▶ **WHAT TO DO**
Copy out the entire listing, keeping each line exactly as it is.

▶ **RECORDS FOR PROCESSING**

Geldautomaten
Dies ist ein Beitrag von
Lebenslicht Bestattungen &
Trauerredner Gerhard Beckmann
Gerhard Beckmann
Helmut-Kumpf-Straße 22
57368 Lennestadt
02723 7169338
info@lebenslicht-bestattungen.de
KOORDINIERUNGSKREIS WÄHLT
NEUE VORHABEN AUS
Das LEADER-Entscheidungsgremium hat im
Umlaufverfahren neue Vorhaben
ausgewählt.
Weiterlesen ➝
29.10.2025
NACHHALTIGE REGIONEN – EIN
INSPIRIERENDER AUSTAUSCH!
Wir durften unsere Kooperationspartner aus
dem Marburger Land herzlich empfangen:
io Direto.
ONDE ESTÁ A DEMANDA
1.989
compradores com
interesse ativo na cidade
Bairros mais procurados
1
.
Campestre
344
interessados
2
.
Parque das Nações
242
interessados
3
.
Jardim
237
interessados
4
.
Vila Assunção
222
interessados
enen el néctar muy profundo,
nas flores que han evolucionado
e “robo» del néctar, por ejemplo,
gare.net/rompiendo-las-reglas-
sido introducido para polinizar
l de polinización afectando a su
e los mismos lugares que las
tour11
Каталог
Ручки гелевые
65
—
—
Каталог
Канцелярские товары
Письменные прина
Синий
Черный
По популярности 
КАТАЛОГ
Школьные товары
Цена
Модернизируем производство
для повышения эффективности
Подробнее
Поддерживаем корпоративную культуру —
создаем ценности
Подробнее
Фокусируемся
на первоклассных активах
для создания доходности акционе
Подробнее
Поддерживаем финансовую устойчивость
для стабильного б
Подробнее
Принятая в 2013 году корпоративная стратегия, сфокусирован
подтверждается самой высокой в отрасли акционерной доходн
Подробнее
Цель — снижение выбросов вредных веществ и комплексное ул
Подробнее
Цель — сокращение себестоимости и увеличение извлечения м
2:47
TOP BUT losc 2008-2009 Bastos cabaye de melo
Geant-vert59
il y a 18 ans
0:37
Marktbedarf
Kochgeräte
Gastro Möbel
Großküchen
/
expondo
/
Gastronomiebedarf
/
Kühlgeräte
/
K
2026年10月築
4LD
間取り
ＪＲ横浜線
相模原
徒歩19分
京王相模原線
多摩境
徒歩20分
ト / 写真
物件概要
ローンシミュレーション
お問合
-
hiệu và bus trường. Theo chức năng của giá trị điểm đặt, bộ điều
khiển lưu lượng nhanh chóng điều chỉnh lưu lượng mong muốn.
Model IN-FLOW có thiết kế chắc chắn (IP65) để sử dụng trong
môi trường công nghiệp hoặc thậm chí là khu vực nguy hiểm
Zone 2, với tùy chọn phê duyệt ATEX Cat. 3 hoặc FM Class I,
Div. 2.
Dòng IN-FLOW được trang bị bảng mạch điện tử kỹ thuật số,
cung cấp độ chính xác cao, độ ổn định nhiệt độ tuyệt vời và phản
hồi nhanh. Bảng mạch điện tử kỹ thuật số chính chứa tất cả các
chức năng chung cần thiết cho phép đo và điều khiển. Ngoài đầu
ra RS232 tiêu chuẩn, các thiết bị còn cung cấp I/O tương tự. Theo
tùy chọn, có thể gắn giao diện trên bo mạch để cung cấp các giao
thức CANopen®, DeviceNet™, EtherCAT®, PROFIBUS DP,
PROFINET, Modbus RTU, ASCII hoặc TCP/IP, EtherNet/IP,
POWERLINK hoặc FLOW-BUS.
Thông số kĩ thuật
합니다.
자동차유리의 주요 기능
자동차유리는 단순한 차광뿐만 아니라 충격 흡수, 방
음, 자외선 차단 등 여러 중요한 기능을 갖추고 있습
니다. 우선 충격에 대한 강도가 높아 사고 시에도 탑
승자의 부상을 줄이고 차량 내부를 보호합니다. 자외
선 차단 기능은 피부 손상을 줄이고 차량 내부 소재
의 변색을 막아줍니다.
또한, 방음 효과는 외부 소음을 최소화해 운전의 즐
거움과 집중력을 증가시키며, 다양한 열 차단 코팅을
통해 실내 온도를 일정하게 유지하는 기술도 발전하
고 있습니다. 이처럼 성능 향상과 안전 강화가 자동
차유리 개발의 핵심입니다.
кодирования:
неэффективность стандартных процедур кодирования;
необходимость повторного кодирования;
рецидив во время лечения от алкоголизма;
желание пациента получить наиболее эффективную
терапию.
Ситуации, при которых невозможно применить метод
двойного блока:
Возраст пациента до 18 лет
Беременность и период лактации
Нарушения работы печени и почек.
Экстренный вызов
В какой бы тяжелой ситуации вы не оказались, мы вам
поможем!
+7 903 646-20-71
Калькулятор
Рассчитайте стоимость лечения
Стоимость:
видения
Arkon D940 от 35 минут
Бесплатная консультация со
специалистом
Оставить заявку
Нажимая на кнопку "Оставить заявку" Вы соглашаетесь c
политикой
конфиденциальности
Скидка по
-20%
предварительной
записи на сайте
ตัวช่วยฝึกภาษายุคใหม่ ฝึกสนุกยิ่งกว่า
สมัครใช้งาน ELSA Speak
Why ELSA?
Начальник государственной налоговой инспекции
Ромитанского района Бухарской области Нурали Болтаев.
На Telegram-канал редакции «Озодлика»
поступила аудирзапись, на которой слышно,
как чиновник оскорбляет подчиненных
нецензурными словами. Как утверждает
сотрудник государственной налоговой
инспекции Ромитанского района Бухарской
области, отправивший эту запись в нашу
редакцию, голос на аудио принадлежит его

▶ **REPLY TO THE TASK**
Geldautomaten
Dies ist ein Beitrag von
Lebenslicht Bestattungen &
Trauerredner Gerhard Beckmann
Gerhard Beckmann
Helmut-Kumpf-Straße 22
57368 Lennestadt
02723 7169338
info@lebenslicht-bestattungen.de
KOORDINIERUNGSKREIS WÄHLT
NEUE VORHABEN AUS
Das LEADER-Entscheidungsgremium hat im
Umlaufverfahren neue Vorhaben
ausgewählt.
Weiterlesen ➝
29.10.2025
NACHHALTIGE REGIONEN – EIN
INSPIRIERENDER AUSTAUSCH!
Wir durften unsere Kooperationspartner aus
dem Marburger Land herzlich empfangen:
io Direto.
ONDE ESTÁ A DEMANDA
1.989
compradores com
interesse ativo na cidade
Bairros mais procurados
1
.
Campestre
344
interessados
2
.
Parque das Nações
242
interessados
3
.
Jardim
237
interessados
4
.
Vila Assunção
222
interessados
enen el néctar muy profundo,
nas flores que han evolucionado
e “robo» del néctar, por ejemplo,
gare.net/rompiendo-las-reglas-
sido introducido para polinizar
l de polinización afectando a su
e los mismos lugares que las
tour11
Каталог
Ручки гелевые
65
—
—
Каталог
Канцелярские товары
Письменные прина
Синий
Черный
По популярности 
КАТАЛОГ
Школьные товары
Цена
Модернизируем производство
для повышения эффективности
Подробнее
Поддерживаем корпоративную культуру —
создаем ценности
Подробнее
Фокусируемся
на первоклассных активах
для создания доходности акционе
Подробнее
Поддерживаем финансовую устойчивость
для стабильного б
Подробнее
Принятая в 2013 году корпоративная стратегия, сфокусирован
подтверждается самой высокой в отрасли акционерной доходн
Подробнее
Цель — снижение выбросов вредных веществ и комплексное ул
Подробнее
Цель — сокращение себестоимости и увеличение извлечения м
2:47
TOP BUT losc 2008-2009 Bastos cabaye de melo
Geant-vert59
il y a 18 ans
0:37
Marktbedarf
Kochgeräte
Gastro Möbel
Großküchen
/
expondo
/
Gastronomiebedarf
/
Kühlgeräte
/
K
2026年10月築
4LD
間取り
ＪＲ横浜線
相模原
徒歩19分
京王相模原線
多摩境
徒歩20分
ト / 写真
物件概要
ローンシミュレーション
お問合
-
hiệu và bus trường. Theo chức năng của giá trị điểm đặt, bộ điều
khiển lưu lượng nhanh chóng điều chỉnh lưu lượng mong muốn.
Model IN-FLOW có thiết kế chắc chắn (IP65) để sử dụng trong
môi trường công nghiệp hoặc thậm chí là khu vực nguy hiểm
Zone 2, với tùy chọn phê duyệt ATEX Cat. 3 hoặc FM Class I,
Div. 2.
Dòng IN-FLOW được trang bị bảng mạch điện tử kỹ thuật số,
cung cấp độ chính xác cao, độ ổn định nhiệt độ tuyệt vời và phản
hồi nhanh. Bảng mạch điện tử kỹ thuật số chính chứa tất cả các
chức năng chung cần thiết cho phép đo và điều khiển. Ngoài đầu
ra RS232 tiêu chuẩn, các thiết bị còn cung cấp I/O tương tự. Theo
tùy chọn, có thể gắn giao diện trên bo mạch để cung cấp các giao
thức CANopen®, DeviceNet™, EtherCAT®, PROFIBUS DP,
PROFINET, Modbus RTU, ASCII hoặc TCP/IP, EtherNet/IP,
POWERLINK hoặc FLOW-BUS.
Thông số kĩ thuật
합니다.
자동차유리의 주요 기능
자동차유리는 단순한 차광뿐만 아니라 충격 흡수, 방
음, 자외선 차단 등 여러 중요한 기능을 갖추고 있습
니다. 우선 충격에 대한 강도가 높아 사고 시에도 탑
승자의 부상을 줄이고 차량 내부를 보호합니다. 자외
선 차단 기능은 피부 손상을 줄이고 차량 내부 소재
의 변색을 막아줍니다.
또한, 방음 효과는 외부 소음을 최소화해 운전의 즐
거움과 집중력을 증가시키며, 다양한 열 차단 코팅을
통해 실내 온도를 일정하게 유지하는 기술도 발전하
고 있습니다. 이처럼 성능 향상과 안전 강화가 자동
차유리 개발의 핵심입니다.
кодирования:
неэффективность стандартных процедур кодирования;
необходимость повторного кодирования;
рецидив во время лечения от алкоголизма;
желание пациента получить наиболее эффективную
терапию.
Ситуации, при которых невозможно применить метод
двойного блока:
Возраст пациента до 18 лет
Беременность и период лактации
Нарушения работы печени и почек.
Экстренный вызов
В какой бы тяжелой ситуации вы не оказались, мы вам
поможем!
+7 903 646-20-71
Калькулятор
Рассчитайте стоимость лечения
Стоимость:
видения
Arkon D940 от 35 минут
Бесплатная консультация со
специалистом
Оставить заявку
Нажимая на кнопку "Оставить заявку" Вы соглашаетесь c
политикой
конфиденциальности
Скидка по
-20%
предварительной
записи на сайте
ตัวช่วยฝึกภาษายุคใหม่ ฝึกสนุกยิ่งกว่า
สมัครใช้งาน ELSA Speak
Why ELSA?
Начальник государственной налоговой инспекции
Ромитанского района Бухарской области Нурали Болтаев.
На Telegram-канал редакции «Озодлика»
поступила аудирзапись, на которой слышно,
как чиновник оскорбляет подчиненных
нецензурными словами. Как утверждает
сотрудник государственной налоговой
инспекции Ромитанского района Бухарской
области, отправивший эту запись в нашу
редакцию, голос на аудио принадлежит его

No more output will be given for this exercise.